This thesis integrates nonlinear-manifold and interpolatory projection model reduction with domain decomposition (DD) to reduce the offline costs of training reduced-order models (ROMs). In the neural network-based nonlinear-manifold ROM (NM-ROM) setting, the number of parameters requiring training scales with the full-order model (FOM) size. By applying DD, subdomain NM-ROMs can be trained in parallel with significantly fewer parameters compared to a global NM-ROM, resulting in less computationally expensive training. The DD NM-ROM approach algebraically decomposes a fully discretized FOM into algebraic subdomains, computes an NM-ROM for each subdomain, and minimizes the residual for each subdomain ROM while coupling them via compatibility constraints. This thesis begins with the steady-state setting, providing the algebraic DD formulation, developing the subdomain NM-ROM approach, detailing a Lagrange-Gauss-Newton sequential quadratic programming solver to evaluate the DD NM-ROM, and providing an a posteriori error analysis. The time-dependent extension is developed analogously to the steady-state case. The DD NM-ROM approach is compared with a closely related DD Proper Orthogonal Decomposition approach using the 2D Burgers' equation as a benchmark example for both the steady and unsteady cases.

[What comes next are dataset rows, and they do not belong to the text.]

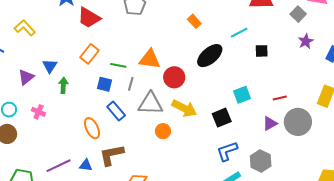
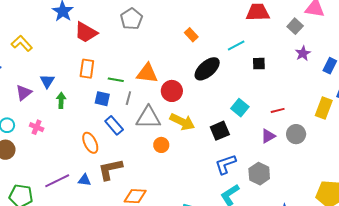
orange rectangle: (90, 54) -> (87, 69), turned -30
cyan square: (242, 95) -> (240, 108), turned -30
gray circle: (298, 122) -> (296, 134), size x0.7

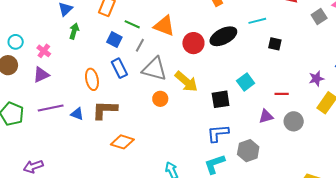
purple star: (303, 53) -> (316, 79), moved
red circle: (172, 91) -> (193, 43), moved
purple triangle: (24, 93) -> (41, 75), moved

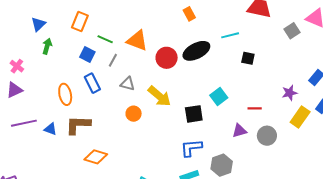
gray triangle: (154, 69) -> (128, 84), size x0.6

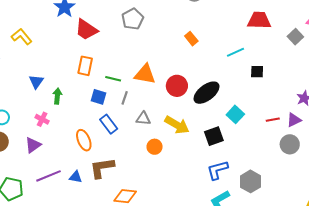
blue triangle: (38, 24) -> (36, 82), moved
black ellipse: (196, 51) -> (207, 93), moved
pink cross: (17, 66) -> (42, 119), moved
purple triangle: (239, 131) -> (294, 120), moved

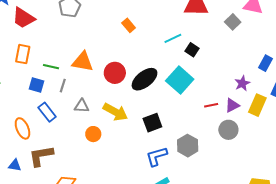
black square: (257, 72) -> (192, 50), moved, turned 32
cyan square: (235, 114) -> (180, 80), moved, size x1.5
gray hexagon: (250, 181) -> (188, 146), moved

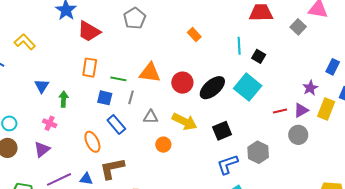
cyan line: (173, 38) -> (239, 46), turned -66

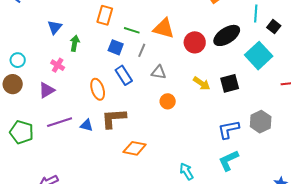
black ellipse: (212, 88) -> (227, 35), moved
yellow arrow: (185, 122) -> (202, 83), moved, size x0.7
black square: (222, 131) -> (230, 83), moved

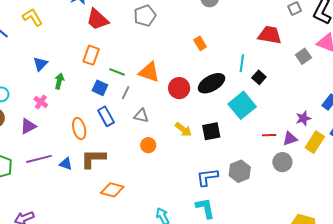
cyan L-shape: (229, 160) -> (205, 208), turned 100

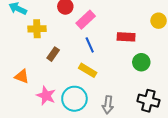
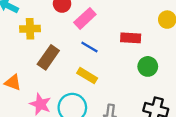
blue line: (90, 45) -> (89, 47), turned -35
brown rectangle: (53, 54) -> (48, 57), size x1.5

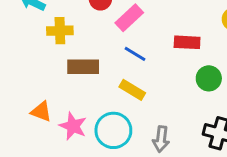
brown rectangle: (48, 57) -> (83, 67), turned 55
orange triangle: (13, 82) -> (41, 112), moved

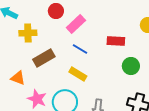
brown rectangle: (83, 67) -> (44, 58), turned -30
orange triangle: (41, 112) -> (18, 78), moved

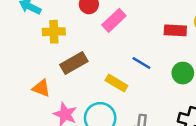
red rectangle: (116, 41) -> (175, 30), moved
blue line: (80, 49) -> (141, 63), moved

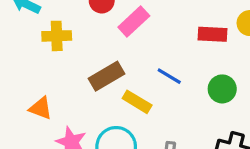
brown rectangle: (74, 63) -> (107, 76), moved

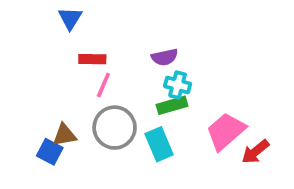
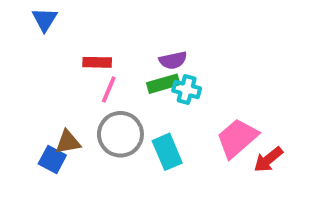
blue triangle: (70, 18) -> (45, 19), moved
green rectangle: (172, 105) -> (163, 84), moved

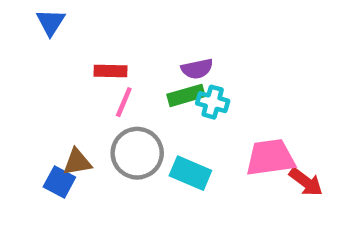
pink trapezoid: (237, 138) -> (270, 158), turned 33
cyan rectangle: (167, 152) -> (190, 173), turned -44
red arrow: (268, 160) -> (306, 182), turned -104

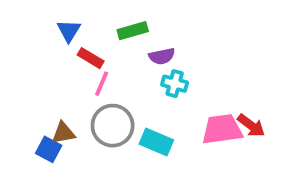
blue triangle: (51, 22) -> (69, 31), moved
red rectangle: (111, 71) -> (91, 58), turned 30
green rectangle: (186, 95) -> (133, 31), moved
red arrow: (306, 182) -> (251, 126), moved

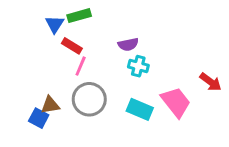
green rectangle: (133, 31) -> (79, 16), moved
red arrow: (251, 126) -> (211, 82), moved
pink trapezoid: (222, 129) -> (176, 102), turned 60
cyan rectangle: (156, 142) -> (140, 109), moved

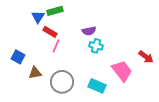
gray circle: (89, 99) -> (62, 82), moved
cyan rectangle: (140, 109) -> (97, 86), moved
blue square: (39, 118) -> (18, 57), moved

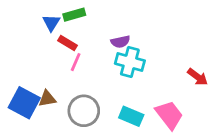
cyan cross: (96, 46) -> (130, 62), size x1.5
blue square: (18, 57) -> (24, 103), moved, size x1.6
pink trapezoid: (122, 71) -> (169, 115), moved

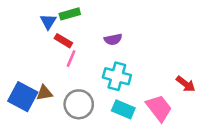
cyan cross: (130, 62) -> (117, 76), moved
red arrow: (198, 77) -> (186, 84), moved

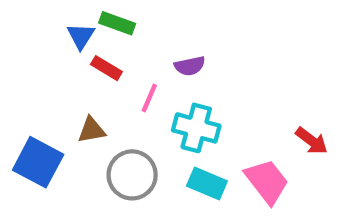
green rectangle: (70, 14) -> (117, 23), turned 36
pink line: (71, 58) -> (149, 98), moved
brown triangle: (44, 93) -> (91, 130), moved

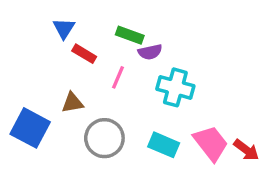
green rectangle: (117, 23) -> (130, 35), moved
cyan cross: (196, 128) -> (175, 87), moved
red arrow: (312, 141) -> (246, 150), moved

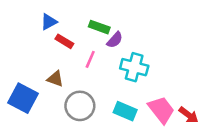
blue triangle: (64, 28) -> (49, 22), turned 30
purple semicircle: (150, 52) -> (115, 40), turned -36
brown triangle: (72, 103) -> (55, 79), turned 30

The DD NM-ROM approach is constructed to approximate the FOM solution on each subdomain. Alternatively, one can apply ROM approaches that approximate the input-to-output map of a FOM, e.g., through interpolatory projection. For interpolatory ROMs, ROM training involves several evaluations of the resolvent of a dynamical system per interpolation point, thus requiring repeated, computationally expensive inversions of very large matrices. Applying DD lets one compute interpolatory ROMs for each subdomain in parallel, which only requires evaluating resolvents at the subdomain level, thus decreasing the ROM training cost. However, in the DD approach, the transmission conditions between subdomains introduce additional input-to-output maps that must be approximated. Additionally, applying an algebraic DD to a quadratic-bilinear (QB) system results in subdomain QB systems with bilinear outputs. This thesis provides a framework for computing interpolatory ROMs in the more general case of QB systems with QB outputs, and provides initial theoretical results for using interpolatory ROMs in the DD context.